→ What needs to be done: Reproduce the records below exactly; the images should not appear.

►

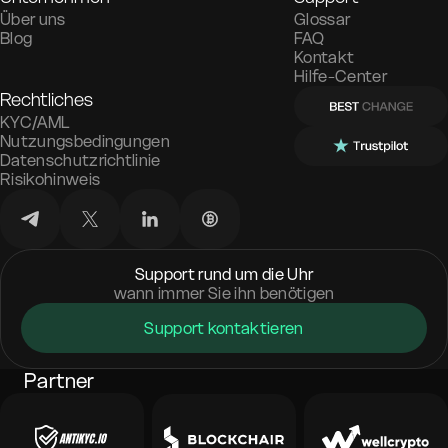
Über uns
Glossar
Blog
FAQ
Kontakt
Hilfe-Center
Rechtliches
KYC/AML
Nutzungsbedingungen
Datenschutzrichtlinie
Risikohinweis
Support rund um die Uhr
wann immer Sie ihn benötigen
Support kontaktieren
Partner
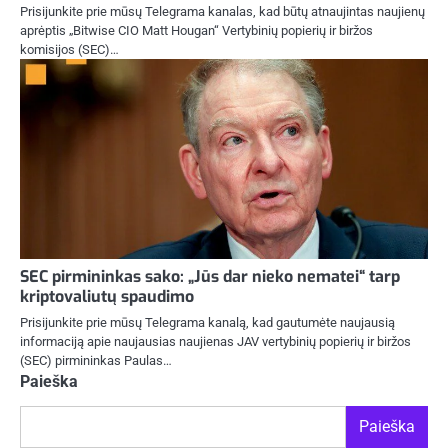
Prisijunkite prie mūsų Telegrama kanalas, kad būtų atnaujintas naujienų
aprėptis „Bitwise CIO Matt Hougan“ Vertybinių popierių ir biržos
komisijos (SEC)…
SEC pirmininkas sako: „Jūs dar nieko nematei“ tarp
kriptovaliutų spaudimo
Prisijunkite prie mūsų Telegrama kanalą, kad gautumėte naujausią
informaciją apie naujausias naujienas JAV vertybinių popierių ir biržos
(SEC) pirmininkas Paulas…
Paieška
Paieška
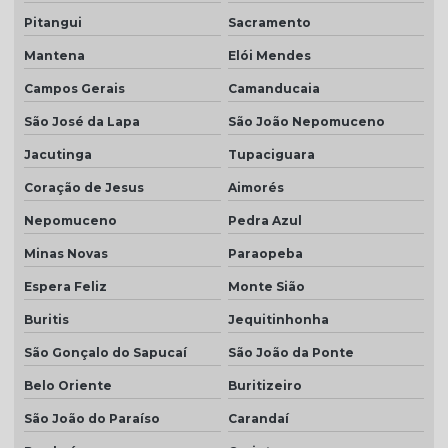
Pitangui
Sacramento
Mantena
Elói Mendes
Campos Gerais
Camanducaia
São José da Lapa
São João Nepomuceno
Jacutinga
Tupaciguara
Coração de Jesus
Aimorés
Nepomuceno
Pedra Azul
Minas Novas
Paraopeba
Espera Feliz
Monte Sião
Buritis
Jequitinhonha
São Gonçalo do Sapucaí
São João da Ponte
Belo Oriente
Buritizeiro
São João do Paraíso
Carandaí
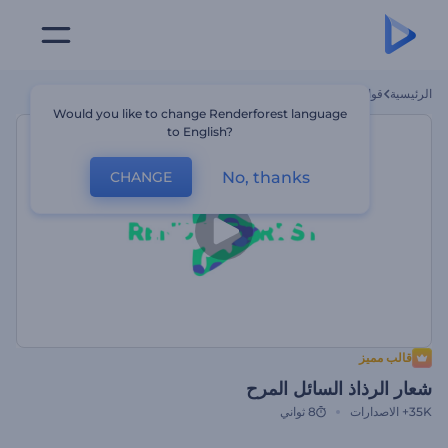
الرئيسية
قوالب
شعار الرذاذ السائل المرح
Would you like to change Renderforest language
to English?
No, thanks
CHANGE
قالب مميز
شعار الرذاذ السائل المرح
35K+
الاصدارات
8 ثواني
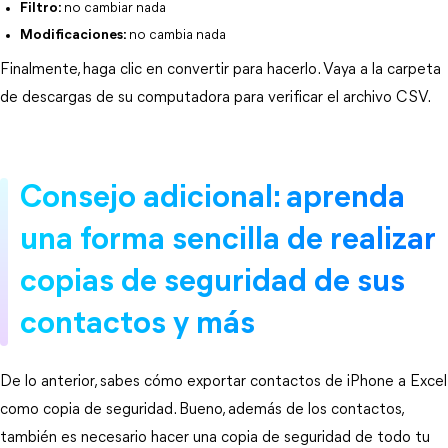
Filtro:
no cambiar nada
Modificaciones:
no cambia nada
Finalmente, haga clic en convertir para hacerlo. Vaya a la carpeta
de descargas de su computadora para verificar el archivo CSV.
Consejo adicional: aprenda
una forma sencilla de realizar
copias de seguridad de sus
contactos y más
De lo anterior, sabes cómo exportar contactos de iPhone a Excel
como copia de seguridad. Bueno, además de los contactos,
también es necesario hacer una copia de seguridad de todo tu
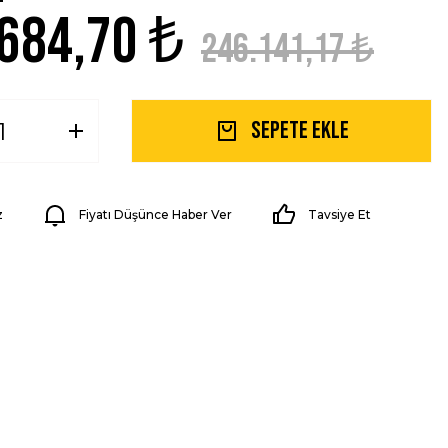
684,70 ₺
246.141,17 ₺
Sepete Ekle
z
Fiyatı Düşünce Haber Ver
Tavsiye Et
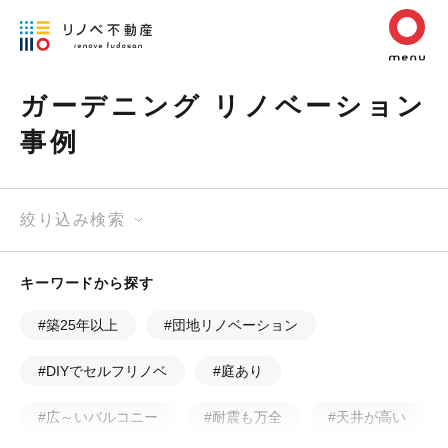
ガーデニング リノベーション
事例
絞り込み検索
キーワードから探す
#築25年以上
#団地リノベーション
#DIYでセルフリノベ
#庭あり
#広～いバルコニー
#耐震も万全
#天井が高い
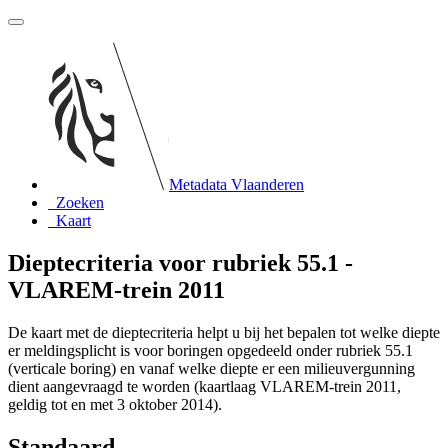
Metadata Vlaanderen
Zoeken
Kaart
Dieptecriteria voor rubriek 55.1 -
VLAREM-trein 2011
De kaart met de dieptecriteria helpt u bij het bepalen tot welke diepte
er meldingsplicht is voor boringen opgedeeld onder rubriek 55.1
(verticale boring) en vanaf welke diepte er een milieuvergunning
dient aangevraagd te worden (kaartlaag VLAREM-trein 2011,
geldig tot en met 3 oktober 2014).
Standaard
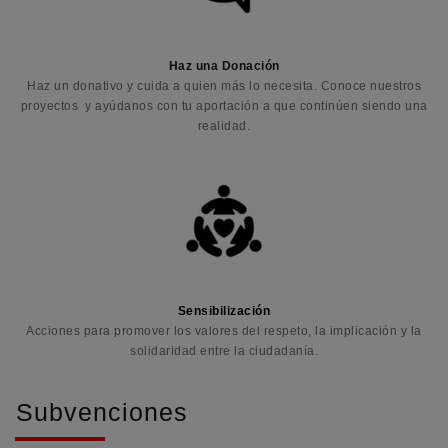
Haz una Donación
Haz un donativo y cuida a quien más lo necesita. Conoce nuestros
proyectos y ayúdanos con tu aportación a que continúen siendo una
realidad.
Sensibilización
Acciones para promover los valores del respeto, la implicación y la
solidaridad entre la ciudadanía.
Subvenciones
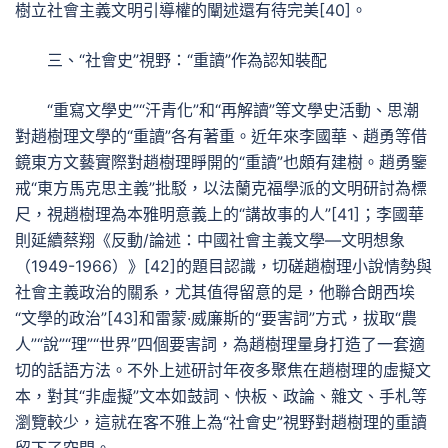
樹立社會主義文明引導權的闡述還有待完美[40]。
三、“社會史”視野：“重讀”作為認知裝配
“重寫文學史”“汗青化”和“再解讀”等文學史活動、思潮
對趙樹理文學的“重讀”各有著重。近年來李國華、趙勇等借
鏡東方文藝實際對趙樹理睜開的“重讀”也頗有建樹。趙勇鑒
戒“東方馬克思主義”批駁，以法蘭克福學派的文明研討為標
尺，視趙樹理為本雅明意義上的“講故事的人”[41]；李國華
則延續蔡翔《反動/論述：中國社會主義文學—文明想象
（1949-1966）》[42]的題目認識，切磋趙樹理小說情勢與
社會主義政治的關系，尤其值得留意的是，他聯合朗西埃
“文學的政治”[43]和雷蒙·威廉斯的“要害詞”方式，拔取“農
人”“說”“理”“世界”四個要害詞，為趙樹理量身打造了一套適
切的話語方法。不外上述研討年夜多聚焦在趙樹理的虛擬文
本，對其“非虛擬”文本如鼓詞、快板、政論、雜文、手札等
瀏覽較少，這就在客不雅上為“社會史”視野對趙樹理的重讀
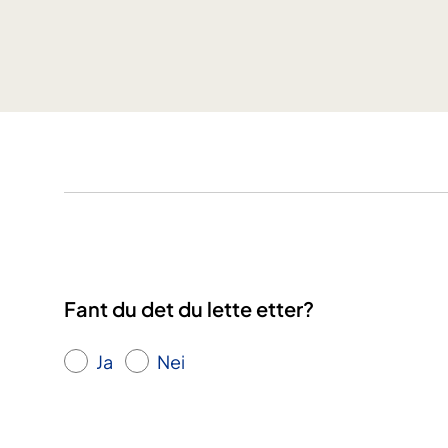
n
n
g
t
j
o
u
r
n
a
l
Fant du det du lette etter?
Ja
Nei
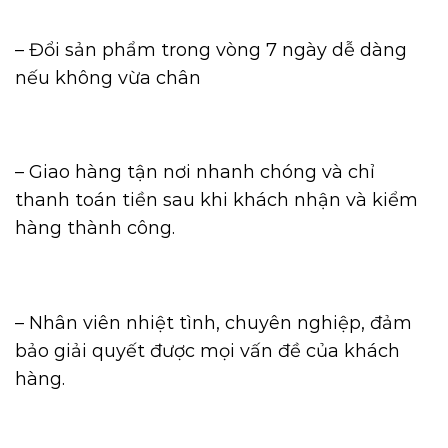
– Đổi sản phẩm trong vòng 7 ngày dễ dàng
nếu không vừa chân
– Giao hàng tận nơi nhanh chóng và chỉ
thanh toán tiền sau khi khách nhận và kiểm
hàng thành công.
– Nhân viên nhiệt tình, chuyên nghiệp, đảm
bảo giải quyết được mọi vấn đề của khách
hàng.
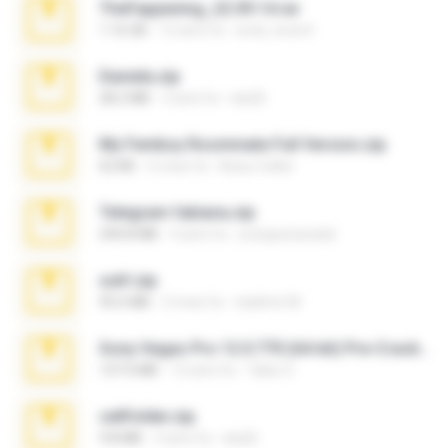
TheFappening_22.09.14.rar
1.16 GB
12 anni fa
erick_lover4
Daniela.zip
28.2 MB
3 anni fa
ela26
My Femboy Roommate Full Version.zip
62 KB
5 mesi fa
Beau Collier
Telegram fabiana.zip
244.8 MB
4 anni fa
yrangravanatal
ouh!.zip
95.6 MB
2 mesi fa
vladimir M.
Sony Vegas Pro 12.0.770 (64-bit) Pre-Cracked.zip
137.0 MB
12 anni fa
Tales S.
cellfolder.zip
9.8 MB
3 anni fa
ela26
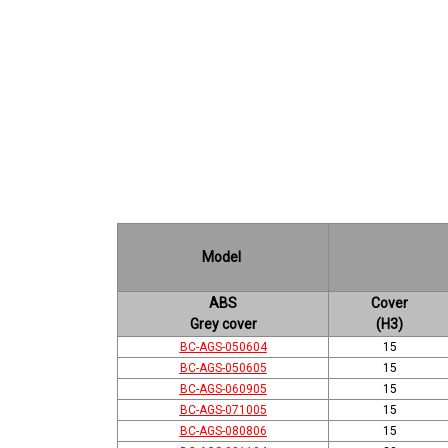
Model
ABS
Cover
Grey cover
(H3)
BC-AGS-050604
15
BC-AGS-050605
15
BC-AGS-060905
15
BC-AGS-071005
15
BC-AGS-080806
15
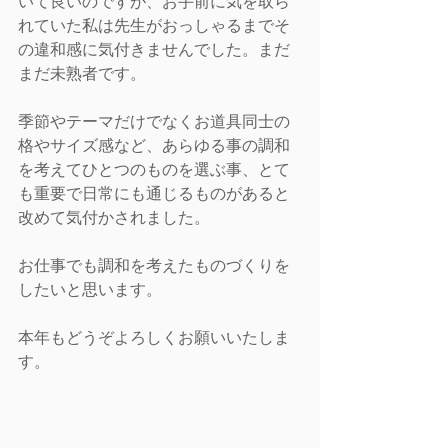
いて良いのですが、お手前に気を取ら
れていた私は先生がおっしゃるまでそ
の違和感に気付きませんでした。まだ
まだ未熟者です。
季節やテーマだけでなくお道具同士の
格やサイズ感など、あらゆる事の調和
を考えてひとつのものを選ぶ事、とて
も重要で日常にも通じるものがあると
改めて気付かされました。
お仕事でも調和を考えたものづくりを
したいと思います。
本年もどうぞよろしくお願いいたしま
す。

◄

→ Task solution:
Über uns
Glossar
Blog
FAQ
Kontakt
Hilfe-Center
Rechtliches
KYC/AML
Nutzungsbedingungen
Datenschutzrichtlinie
Risikohinweis
Support rund um die Uhr
wann immer Sie ihn benötigen
Support kontaktieren
Partner
Prisijunkite prie mūsų Telegrama kanalas, kad būtų atnaujintas naujienų
aprėptis „Bitwise CIO Matt Hougan“ Vertybinių popierių ir biržos
komisijos (SEC)…
SEC pirmininkas sako: „Jūs dar nieko nematei“ tarp
kriptovaliutų spaudimo
Prisijunkite prie mūsų Telegrama kanalą, kad gautumėte naujausią
informaciją apie naujausias naujienas JAV vertybinių popierių ir biržos
(SEC) pirmininkas Paulas…
Paieška
Paieška
Pitangui
Sacramento
Mantena
Elói Mendes
Campos Gerais
Camanducaia
São José da Lapa
São João Nepomuceno
Jacutinga
Tupaciguara
Coração de Jesus
Aimorés
Nepomuceno
Pedra Azul
Minas Novas
Paraopeba
Espera Feliz
Monte Sião
Buritis
Jequitinhonha
São Gonçalo do Sapucaí
São João da Ponte
Belo Oriente
Buritizeiro
São João do Paraíso
Carandaí
الرئيسية
قوالب
شعار الرذاذ السائل المرح
Would you like to change Renderforest language
to English?
No, thanks
CHANGE
قالب مميز
شعار الرذاذ السائل المرح
35K+
الاصدارات
8 ثواني
Filtro:
no cambiar nada
Modificaciones:
no cambia nada
Finalmente, haga clic en convertir para hacerlo. Vaya a la carpeta
de descargas de su computadora para verificar el archivo CSV.
Consejo adicional: aprenda
una forma sencilla de realizar
copias de seguridad de sus
contactos y más
De lo anterior, sabes cómo exportar contactos de iPhone a Excel
como copia de seguridad. Bueno, además de los contactos,
también es necesario hacer una copia de seguridad de todo tu
684,70 ₺
246.141,17 ₺
Sepete Ekle
z
Fiyatı Düşünce Haber Ver
Tavsiye Et
ガーデニング リノベーション
事例
絞り込み検索
キーワードから探す
#築25年以上
#団地リノベーション
#DIYでセルフリノベ
#庭あり
#広～いバルコニー
#耐震も万全
#天井が高い
Metadata Vlaanderen
Zoeken
Kaart
Dieptecriteria voor rubriek 55.1 -
VLAREM-trein 2011
De kaart met de dieptecriteria helpt u bij het bepalen tot welke diepte
er meldingsplicht is voor boringen opgedeeld onder rubriek 55.1
(verticale boring) en vanaf welke diepte er een milieuvergunning
dient aangevraagd te worden (kaartlaag VLAREM-trein 2011,
geldig tot en met 3 oktober 2014).
Standaard
Haz una Donación
Haz un donativo y cuida a quien más lo necesita. Conoce nuestros
proyectos y ayúdanos con tu aportación a que continúen siendo una
realidad.
Sensibilización
Acciones para promover los valores del respeto, la implicación y la
solidaridad entre la ciudadanía.
Subvenciones
樹立社會主義文明引導權的闡述還有待完美[40]。
三、“社會史”視野：“重讀”作為認知裝配
“重寫文學史”“汗青化”和“再解讀”等文學史活動、思潮
對趙樹理文學的“重讀”各有著重。近年來李國華、趙勇等借
鏡東方文藝實際對趙樹理睜開的“重讀”也頗有建樹。趙勇鑒
戒“東方馬克思主義”批駁，以法蘭克福學派的文明研討為標
尺，視趙樹理為本雅明意義上的“講故事的人”[41]；李國華
則延續蔡翔《反動/論述：中國社會主義文學—文明想象
（1949-1966）》[42]的題目認識，切磋趙樹理小說情勢與
社會主義政治的關系，尤其值得留意的是，他聯合朗西埃
“文學的政治”[43]和雷蒙·威廉斯的“要害詞”方式，拔取“農
人”“說”“理”“世界”四個要害詞，為趙樹理量身打造了一套適
切的話語方法。不外上述研討年夜多聚焦在趙樹理的虛擬文
本，對其“非虛擬”文本如鼓詞、快板、政論、雜文、手札等
瀏覽較少，這就在客不雅上為“社會史”視野對趙樹理的重讀
n
n
g
t
j
o
u
r
n
a
l
Fant du det du lette etter?
Ja
Nei
– Đổi sản phẩm trong vòng 7 ngày dễ dàng
nếu không vừa chân
– Giao hàng tận nơi nhanh chóng và chỉ
thanh toán tiền sau khi khách nhận và kiểm
hàng thành công.
– Nhân viên nhiệt tình, chuyên nghiệp, đảm
bảo giải quyết được mọi vấn đề của khách
hàng.
TheFappening_22.09.14.rar
1.16 GB
12 anni fa
erick_lover4
Daniela.zip
28.2 MB
3 anni fa
ela26
My Femboy Roommate Full Version.zip
62 KB
5 mesi fa
Beau Collier
Telegram fabiana.zip
244.8 MB
4 anni fa
yrangravanatal
ouh!.zip
95.6 MB
2 mesi fa
vladimir M.
Sony Vegas Pro 12.0.770 (64-bit) Pre-Cracked.zip
137.0 MB
12 anni fa
Tales S.
cellfolder.zip
9.8 MB
3 anni fa
ela26
Model
ABS
Cover
Grey cover
(H3)
BC-AGS-050604
15
BC-AGS-050605
15
BC-AGS-060905
15
BC-AGS-071005
15
BC-AGS-080806
15
いて良いのですが、お手前に気を取ら
れていた私は先生がおっしゃるまでそ
の違和感に気付きませんでした。まだ
まだ未熟者です。
季節やテーマだけでなくお道具同士の
格やサイズ感など、あらゆる事の調和
を考えてひとつのものを選ぶ事、とて
も重要で日常にも通じるものがあると
改めて気付かされました。
お仕事でも調和を考えたものづくりを
したいと思います。
本年もどうぞよろしくお願いいたしま
す。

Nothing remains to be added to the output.